- Goal of the exercise: Repeat every record exactly, but keep images out of the copy.

- Records for the exercise:
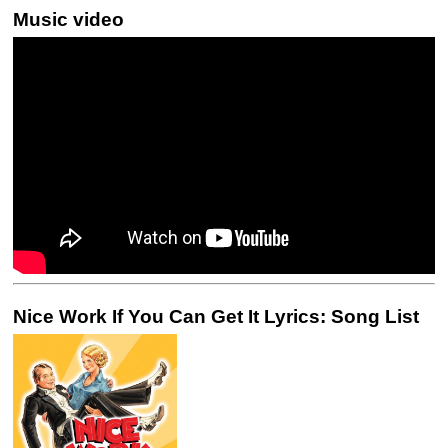
Music video
Nice Work If You Can Get It Lyrics: Song List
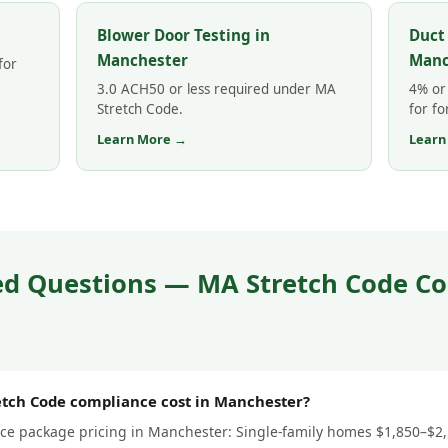
Blower Door Testing in
Duct
Manchester
Manc
for
3.0 ACH50 or less required under MA
4% or 
Stretch Code.
for fo
Learn More →
Learn
ed Questions — MA Stretch Code Co
tch Code compliance cost in Manchester?
e package pricing in Manchester: Single-family homes $1,850–$2,50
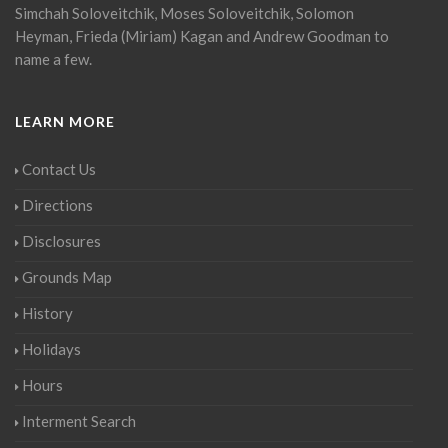
Simchah Soloveitchik, Moses Soloveitchik, Solomon
Heyman, Frieda (Miriam) Kagan and Andrew Goodman to
name a few.
LEARN MORE
Contact Us
Directions
Disclosures
Grounds Map
History
Holidays
Hours
Interment Search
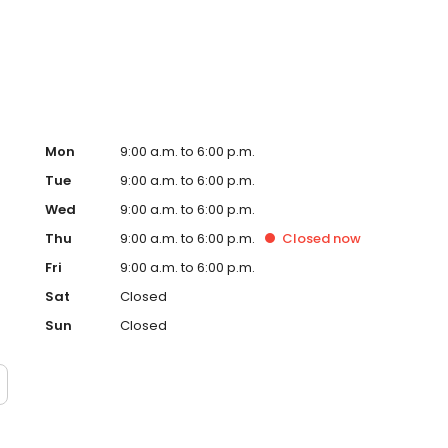
ervice, superior loan processing times, competitive
ings, and an unwavering commitment to get you to the
ards, strong loan performance, efficiency, and our fast
ine us. These values guide us in our efforts, our actions,
Mon
9:00 a.m. to 6:00 p.m.
Tue
9:00 a.m. to 6:00 p.m.
Wed
9:00 a.m. to 6:00 p.m.
Thu
9:00 a.m. to 6:00 p.m.
Closed
now
Fri
9:00 a.m. to 6:00 p.m.
Sat
Closed
Sun
Closed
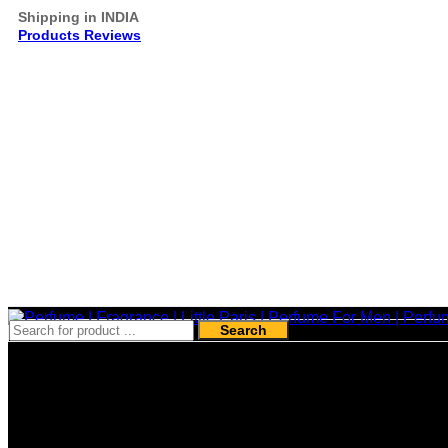
Shipping in INDIA
Products Reviews
Search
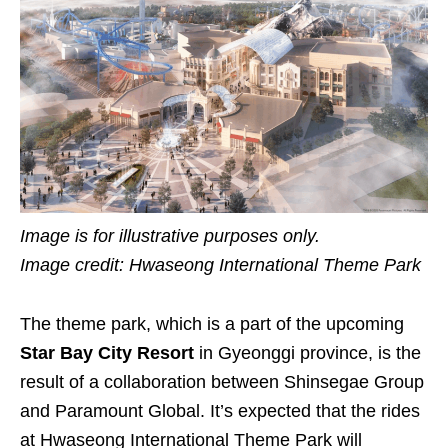
Image is for illustrative purposes only.
Image credit: Hwaseong International Theme Park
The theme park, which is a part of the upcoming
Star Bay City Resort
in Gyeonggi province, is the
result of a collaboration between Shinsegae Group
and Paramount Global. It’s expected that the rides
at Hwaseong International Theme Park will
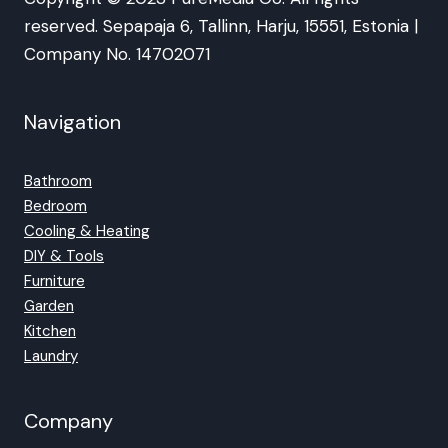
reserved. Sepapaja 6, Tallinn, Harju, 15551, Estonia |
Company No. 14702071
Navigation
Bathroom
Bedroom
Cooling & Heating
DIY & Tools
Furniture
Garden
Kitchen
Laundry
Company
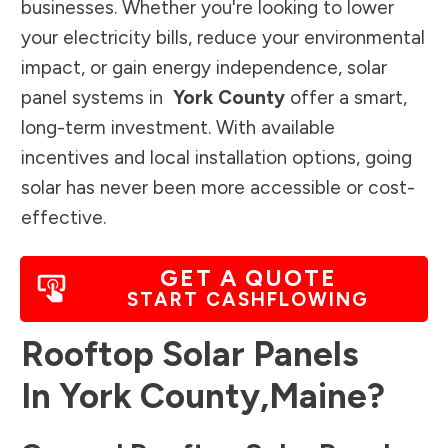
businesses. Whether you're looking to lower
your electricity bills, reduce your environmental
impact, or gain energy independence, solar
panel systems in
York County
offer a smart,
long-term investment. With available
incentives and local installation options, going
solar has never been more accessible or cost-
effective.
GET A QUOTE
START CASHFLOWING
Rooftop Solar Panels
In
York County
,
Maine
?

- Task output:
Music video
Nice Work If You Can Get It Lyrics: Song List
Blower Door Testing in
Duct
Manchester
Manc
for
3.0 ACH50 or less required under MA
4% or 
Stretch Code.
for fo
Learn More →
Learn
ed Questions — MA Stretch Code Co
tch Code compliance cost in Manchester?
e package pricing in Manchester: Single-family homes $1,850–$2,50
Simchah Soloveitchik, Moses Soloveitchik, Solomon
Heyman, Frieda (Miriam) Kagan and Andrew Goodman to
name a few.
LEARN MORE
Contact Us
Directions
Disclosures
Grounds Map
History
Holidays
Hours
Interment Search
ervice, superior loan processing times, competitive
ings, and an unwavering commitment to get you to the
ards, strong loan performance, efficiency, and our fast
ine us. These values guide us in our efforts, our actions,
Mon
9:00 a.m. to 6:00 p.m.
Tue
9:00 a.m. to 6:00 p.m.
Wed
9:00 a.m. to 6:00 p.m.
Thu
9:00 a.m. to 6:00 p.m.
Closed
now
Fri
9:00 a.m. to 6:00 p.m.
Sat
Closed
Sun
Closed
Shipping in INDIA
Products Reviews
Search
Image is for illustrative purposes only.
Image credit: Hwaseong International Theme Park
The theme park, which is a part of the upcoming
Star Bay City Resort
in Gyeonggi province, is the
result of a collaboration between Shinsegae Group
and Paramount Global. It’s expected that the rides
at Hwaseong International Theme Park will
reserved. Sepapaja 6, Tallinn, Harju, 15551, Estonia |
Company No. 14702071
Navigation
Bathroom
Bedroom
Cooling & Heating
DIY & Tools
Furniture
Garden
Kitchen
Laundry
Company
businesses. Whether you're looking to lower
your electricity bills, reduce your environmental
impact, or gain energy independence, solar
panel systems in
York County
offer a smart,
long-term investment. With available
incentives and local installation options, going
solar has never been more accessible or cost-
effective.
GET A QUOTE
START CASHFLOWING
Rooftop Solar Panels
In
York County
,
Maine
?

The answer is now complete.